Но мужем Мими Эмиль так никогда и не стал. Со временем чувство ее к нему остыло, – чем дальше, тем больше она видела в нем воплощение недозволенного – того, о чем не подобает даже думать юным девам, – и под разными предлогами пыталась его отвадить. Родители, не знавшие о романе дочери, торопили ее с замужеством, и она боялась, что все раскроется. От третьих лиц Эмиль узнал, что родители Мадлен нашли ей жениха гораздо более подходящего, чем он, – одного из деловых партнеров отца.
Судя по всему, Мадлен опасалась, что отвергнутый возлюбленный в сердцах может раскрыть тайну их былых отношений и тем разрушить ее жизнь. В письмах она умоляла Эмиля: «Прошу тебя, ради всего святого, не посылай мои письма папе. Он проклянет меня и выгонит из дома. Я умру…»
В марте 1857 года состоялось несколько их свиданий – надо думать, мучительных и полных слез. Мадлен, не выходя из дома, беседовала с Эмилем через кухонное окно. На одном из этих свиданий она угостила его чашкой горячего шоколада, после чего он стал страдать от желудочных болей и через два дня после их последней встречи скончался.

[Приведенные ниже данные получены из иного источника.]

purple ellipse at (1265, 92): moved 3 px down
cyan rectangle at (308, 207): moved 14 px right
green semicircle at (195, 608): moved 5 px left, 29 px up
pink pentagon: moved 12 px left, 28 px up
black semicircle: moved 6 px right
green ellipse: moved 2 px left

Письма Мадлен, найденные на квартире Эмиля, привлекли к ней внимание полиции. Вдобавок ее имя значилось и в реестре покупателей ядов у аптекарей. Выяснилось, что она дважды приобретала у них мышьяк. Яд мог предназначаться крысам, как и утверждала Мадлен, или использоваться в косметических целях. Но покупка яда могла означать и намерение Мадлен избавиться от осложнившего ей жизнь обстоятельства.

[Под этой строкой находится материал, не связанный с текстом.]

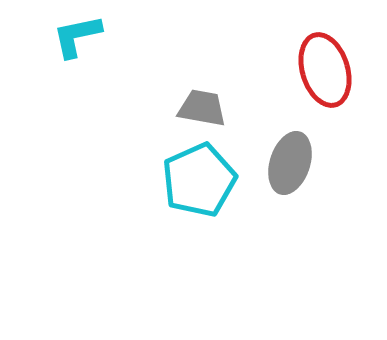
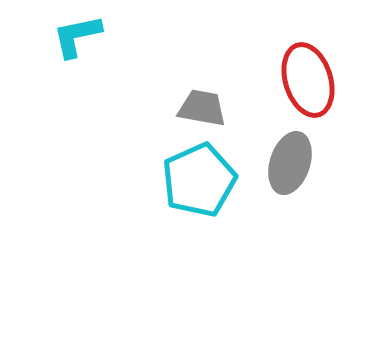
red ellipse: moved 17 px left, 10 px down
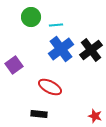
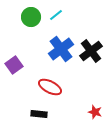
cyan line: moved 10 px up; rotated 32 degrees counterclockwise
black cross: moved 1 px down
red star: moved 4 px up
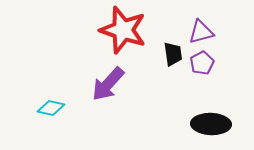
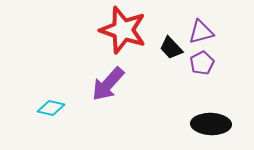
black trapezoid: moved 2 px left, 6 px up; rotated 145 degrees clockwise
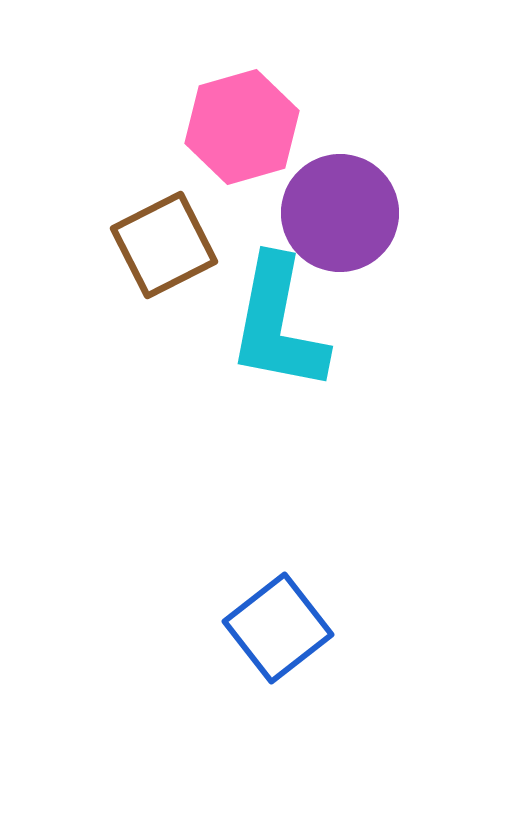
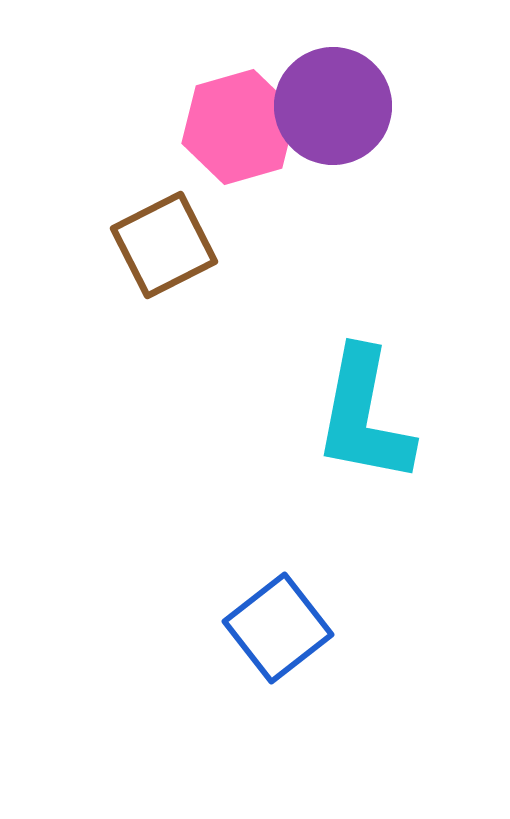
pink hexagon: moved 3 px left
purple circle: moved 7 px left, 107 px up
cyan L-shape: moved 86 px right, 92 px down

Сами письма Мадлен на процессе не зачитывались, и мы видим, как завеса приличия, опускаясь, скрывает детали ее поступков. «Все предосудительные выражения, все сальности и неделикатные намеки были тщательно вымараны… с тем, чтобы не добивать обвиняемую, обрушив на нее столь ужасный груз публичности».

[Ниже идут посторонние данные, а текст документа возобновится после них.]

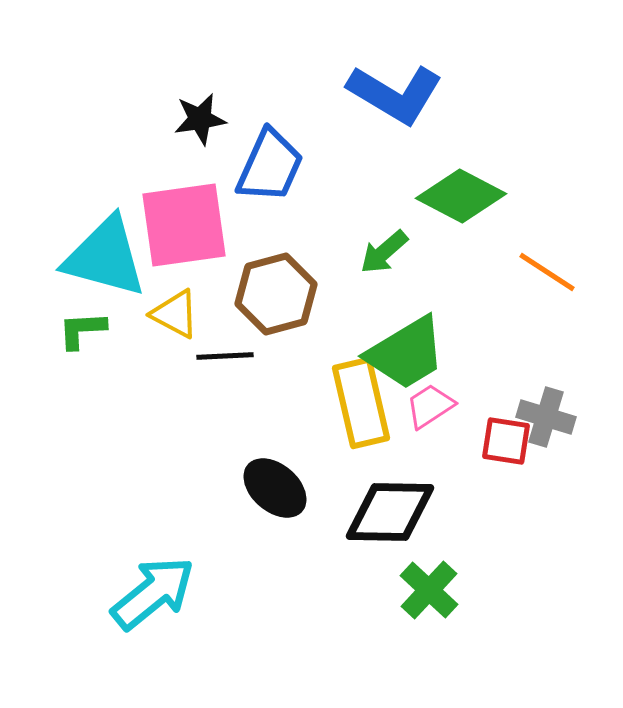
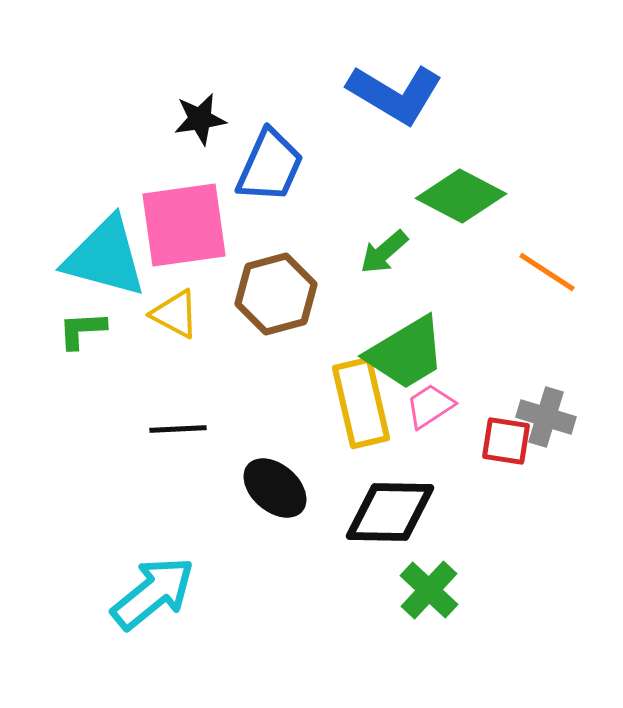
black line: moved 47 px left, 73 px down
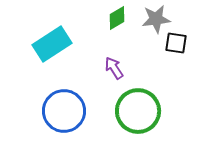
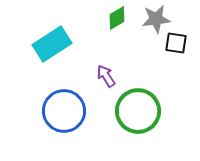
purple arrow: moved 8 px left, 8 px down
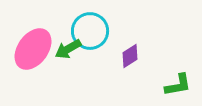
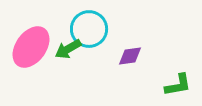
cyan circle: moved 1 px left, 2 px up
pink ellipse: moved 2 px left, 2 px up
purple diamond: rotated 25 degrees clockwise
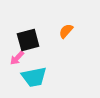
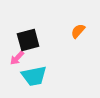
orange semicircle: moved 12 px right
cyan trapezoid: moved 1 px up
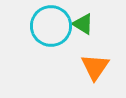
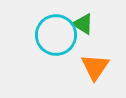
cyan circle: moved 5 px right, 9 px down
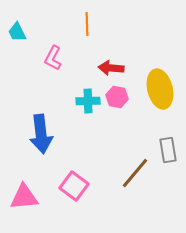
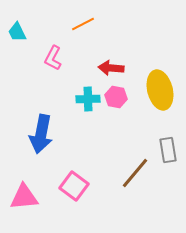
orange line: moved 4 px left; rotated 65 degrees clockwise
yellow ellipse: moved 1 px down
pink hexagon: moved 1 px left
cyan cross: moved 2 px up
blue arrow: rotated 18 degrees clockwise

И хотя репутация Мадлен пострадала, наказания она избежала. Молодая, привлекательная романтическая девушка вызывала большое сочувствие у сограждан. Она совершенно не походила на убийцу. Поведение ее в тюрьме говорило о хорошем воспитании и чистоте помыслов: время она проводила за легким чтением, иногда сетуя, что в камере нет пианино. Даже френолог, призванный изучить череп Мадлен, нашел ее во всех отношениях прелестной и имеющей склонность к математике. «Благодаря силе ее чувств и здоровому темпераменту, – писал он, – она может стать настоящим сокровищем в браке с достойным джентльменом». Все это резко контрастировало с мнением френолога о Уильяме Палмере. Не исключено, что специалисты в области френологии делают выводы, основываясь на впечатлении от клиента, полученном еще раньше, чем они приступают к исследованию черепа.
Шотландское жюри присяжных вынесло вердикт: «Вина не доказана». Такое решение было встречено бурным одобрением. В среде женщин Мадлен прославилась как героиня.
Многие во всем винили Эмиля, соблазнившего невинную девушку.
Торговцы Глазго даже организовали подписку в пользу Мадлен, чтобы ей было на что жить. В газетах упоминалась сумма примерно в 10 тысяч фунтов. Эти деньги собрали для злокозненной интриганки, не то убившей, не то не убившей Эмиля (вердикт «не доказано» был равноценен «невиновна»). И это в то время, как указывает Джудит Фландерс, когда бедной старой матери погибшего Эмиля, оставшейся совершенно без средств к существованию, общество отвалило щедрый дар – чуть больше 89 фунтов!